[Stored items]
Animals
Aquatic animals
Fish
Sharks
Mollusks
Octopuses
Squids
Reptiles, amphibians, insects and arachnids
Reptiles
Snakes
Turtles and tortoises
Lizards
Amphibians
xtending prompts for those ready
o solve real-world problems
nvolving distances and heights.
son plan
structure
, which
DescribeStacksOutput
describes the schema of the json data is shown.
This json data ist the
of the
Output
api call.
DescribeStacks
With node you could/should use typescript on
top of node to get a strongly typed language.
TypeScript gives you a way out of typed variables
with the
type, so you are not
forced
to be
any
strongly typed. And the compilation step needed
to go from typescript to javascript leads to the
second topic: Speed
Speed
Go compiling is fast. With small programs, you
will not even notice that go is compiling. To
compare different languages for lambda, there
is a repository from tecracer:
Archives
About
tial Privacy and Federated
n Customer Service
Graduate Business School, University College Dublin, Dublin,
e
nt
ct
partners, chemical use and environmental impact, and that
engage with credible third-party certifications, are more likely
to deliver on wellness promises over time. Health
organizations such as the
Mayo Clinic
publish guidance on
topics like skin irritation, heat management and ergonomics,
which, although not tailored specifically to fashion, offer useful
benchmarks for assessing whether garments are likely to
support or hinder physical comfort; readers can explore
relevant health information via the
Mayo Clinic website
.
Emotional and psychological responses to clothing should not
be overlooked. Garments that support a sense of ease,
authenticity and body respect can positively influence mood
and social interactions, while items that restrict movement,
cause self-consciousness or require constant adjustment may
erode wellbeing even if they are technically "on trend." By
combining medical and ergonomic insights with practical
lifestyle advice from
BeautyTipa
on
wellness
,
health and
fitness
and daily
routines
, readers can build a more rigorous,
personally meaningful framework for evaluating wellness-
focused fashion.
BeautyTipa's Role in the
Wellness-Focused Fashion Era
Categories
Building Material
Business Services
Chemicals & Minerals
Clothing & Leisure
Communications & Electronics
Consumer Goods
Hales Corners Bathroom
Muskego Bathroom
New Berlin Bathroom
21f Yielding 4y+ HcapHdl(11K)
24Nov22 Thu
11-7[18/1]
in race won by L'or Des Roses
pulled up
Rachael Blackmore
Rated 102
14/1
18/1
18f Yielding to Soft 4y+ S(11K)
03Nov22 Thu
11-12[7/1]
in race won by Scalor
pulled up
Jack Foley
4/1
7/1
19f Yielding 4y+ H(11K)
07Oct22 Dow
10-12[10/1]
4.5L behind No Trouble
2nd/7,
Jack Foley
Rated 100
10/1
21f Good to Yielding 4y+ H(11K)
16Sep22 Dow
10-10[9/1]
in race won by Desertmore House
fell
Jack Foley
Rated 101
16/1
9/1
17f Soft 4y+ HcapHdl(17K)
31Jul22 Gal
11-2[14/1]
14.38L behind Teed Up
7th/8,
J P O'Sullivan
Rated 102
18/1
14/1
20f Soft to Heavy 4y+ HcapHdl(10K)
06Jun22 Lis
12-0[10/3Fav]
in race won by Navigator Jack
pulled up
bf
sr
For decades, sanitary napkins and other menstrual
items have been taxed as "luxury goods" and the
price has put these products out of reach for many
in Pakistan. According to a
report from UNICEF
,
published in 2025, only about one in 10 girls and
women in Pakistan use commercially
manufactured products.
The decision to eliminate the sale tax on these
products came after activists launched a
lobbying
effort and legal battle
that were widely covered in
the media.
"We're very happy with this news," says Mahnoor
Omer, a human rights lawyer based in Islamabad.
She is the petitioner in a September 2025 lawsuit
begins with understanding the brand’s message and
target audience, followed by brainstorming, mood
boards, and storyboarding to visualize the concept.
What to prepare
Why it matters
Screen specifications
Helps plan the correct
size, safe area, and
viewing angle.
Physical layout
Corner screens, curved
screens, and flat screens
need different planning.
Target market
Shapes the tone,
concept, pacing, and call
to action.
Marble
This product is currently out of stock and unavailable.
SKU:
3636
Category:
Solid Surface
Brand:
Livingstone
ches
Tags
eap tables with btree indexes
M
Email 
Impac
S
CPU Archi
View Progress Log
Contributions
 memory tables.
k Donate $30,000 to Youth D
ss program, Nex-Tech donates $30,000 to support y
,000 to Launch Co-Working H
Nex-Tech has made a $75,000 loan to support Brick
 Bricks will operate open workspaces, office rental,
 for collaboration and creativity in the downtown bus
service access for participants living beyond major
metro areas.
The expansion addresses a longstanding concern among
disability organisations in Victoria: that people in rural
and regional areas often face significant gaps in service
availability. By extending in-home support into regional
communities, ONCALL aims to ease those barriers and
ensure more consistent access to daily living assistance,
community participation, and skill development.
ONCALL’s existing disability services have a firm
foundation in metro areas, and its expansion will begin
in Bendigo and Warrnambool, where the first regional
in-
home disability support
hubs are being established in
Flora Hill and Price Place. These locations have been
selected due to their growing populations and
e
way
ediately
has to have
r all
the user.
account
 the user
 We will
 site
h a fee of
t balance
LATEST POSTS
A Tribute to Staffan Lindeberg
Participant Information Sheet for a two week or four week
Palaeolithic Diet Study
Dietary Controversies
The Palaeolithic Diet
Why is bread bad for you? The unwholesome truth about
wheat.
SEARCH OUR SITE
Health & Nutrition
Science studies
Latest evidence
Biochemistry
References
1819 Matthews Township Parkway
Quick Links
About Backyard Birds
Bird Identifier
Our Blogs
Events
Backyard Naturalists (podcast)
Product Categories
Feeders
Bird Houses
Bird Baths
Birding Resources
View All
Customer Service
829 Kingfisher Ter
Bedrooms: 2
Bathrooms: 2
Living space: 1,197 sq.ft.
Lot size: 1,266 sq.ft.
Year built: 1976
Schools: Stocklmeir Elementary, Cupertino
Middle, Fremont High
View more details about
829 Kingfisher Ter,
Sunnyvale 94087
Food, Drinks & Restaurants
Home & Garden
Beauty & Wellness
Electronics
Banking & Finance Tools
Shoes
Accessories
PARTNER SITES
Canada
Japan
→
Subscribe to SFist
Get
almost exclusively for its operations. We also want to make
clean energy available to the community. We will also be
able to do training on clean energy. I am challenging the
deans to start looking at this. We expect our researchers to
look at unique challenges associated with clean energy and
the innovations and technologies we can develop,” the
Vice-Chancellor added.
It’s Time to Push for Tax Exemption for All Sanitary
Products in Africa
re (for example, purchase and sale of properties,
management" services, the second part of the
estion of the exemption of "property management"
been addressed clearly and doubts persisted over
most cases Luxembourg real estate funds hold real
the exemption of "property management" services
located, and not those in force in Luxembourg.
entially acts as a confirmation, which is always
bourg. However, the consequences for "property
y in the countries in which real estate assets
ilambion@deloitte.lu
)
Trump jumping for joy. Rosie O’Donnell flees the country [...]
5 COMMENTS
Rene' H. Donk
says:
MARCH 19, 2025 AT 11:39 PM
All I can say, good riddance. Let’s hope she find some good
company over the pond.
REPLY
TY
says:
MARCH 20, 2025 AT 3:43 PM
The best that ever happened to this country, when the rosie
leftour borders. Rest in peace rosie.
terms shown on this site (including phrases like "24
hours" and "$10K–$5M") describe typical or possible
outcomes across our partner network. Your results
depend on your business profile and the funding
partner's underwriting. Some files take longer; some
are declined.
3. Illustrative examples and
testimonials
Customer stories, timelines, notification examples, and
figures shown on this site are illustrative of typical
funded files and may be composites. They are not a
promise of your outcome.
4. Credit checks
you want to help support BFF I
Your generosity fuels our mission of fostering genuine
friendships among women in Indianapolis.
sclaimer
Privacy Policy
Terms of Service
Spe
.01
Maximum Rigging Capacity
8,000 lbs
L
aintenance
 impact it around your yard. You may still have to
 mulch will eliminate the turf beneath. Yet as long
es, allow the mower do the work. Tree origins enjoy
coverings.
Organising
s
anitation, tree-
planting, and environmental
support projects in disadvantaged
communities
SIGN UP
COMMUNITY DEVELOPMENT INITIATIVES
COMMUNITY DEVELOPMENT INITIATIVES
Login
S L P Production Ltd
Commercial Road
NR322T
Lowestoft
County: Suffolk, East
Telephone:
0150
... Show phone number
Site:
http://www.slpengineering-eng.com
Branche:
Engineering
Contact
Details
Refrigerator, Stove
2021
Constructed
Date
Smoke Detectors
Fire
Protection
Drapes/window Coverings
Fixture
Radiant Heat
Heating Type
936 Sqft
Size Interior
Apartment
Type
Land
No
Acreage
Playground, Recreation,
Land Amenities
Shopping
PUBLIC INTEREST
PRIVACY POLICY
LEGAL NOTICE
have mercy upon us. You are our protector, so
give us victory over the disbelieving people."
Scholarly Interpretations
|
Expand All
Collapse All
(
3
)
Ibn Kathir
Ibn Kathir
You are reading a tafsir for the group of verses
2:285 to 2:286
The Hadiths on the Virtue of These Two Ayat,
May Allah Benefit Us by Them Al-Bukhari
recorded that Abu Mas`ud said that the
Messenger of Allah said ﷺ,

WHAT THE TASK ASKS: Output, please, only the lines running from the start of the entries through the line that contains "describes the schema", including both of those lines.

ANSWER TO THE PROBLEM:
Animals
Aquatic animals
Fish
Sharks
Mollusks
Octopuses
Squids
Reptiles, amphibians, insects and arachnids
Reptiles
Snakes
Turtles and tortoises
Lizards
Amphibians
xtending prompts for those ready
o solve real-world problems
nvolving distances and heights.
son plan
structure
, which
DescribeStacksOutput
describes the schema of the json data is shown.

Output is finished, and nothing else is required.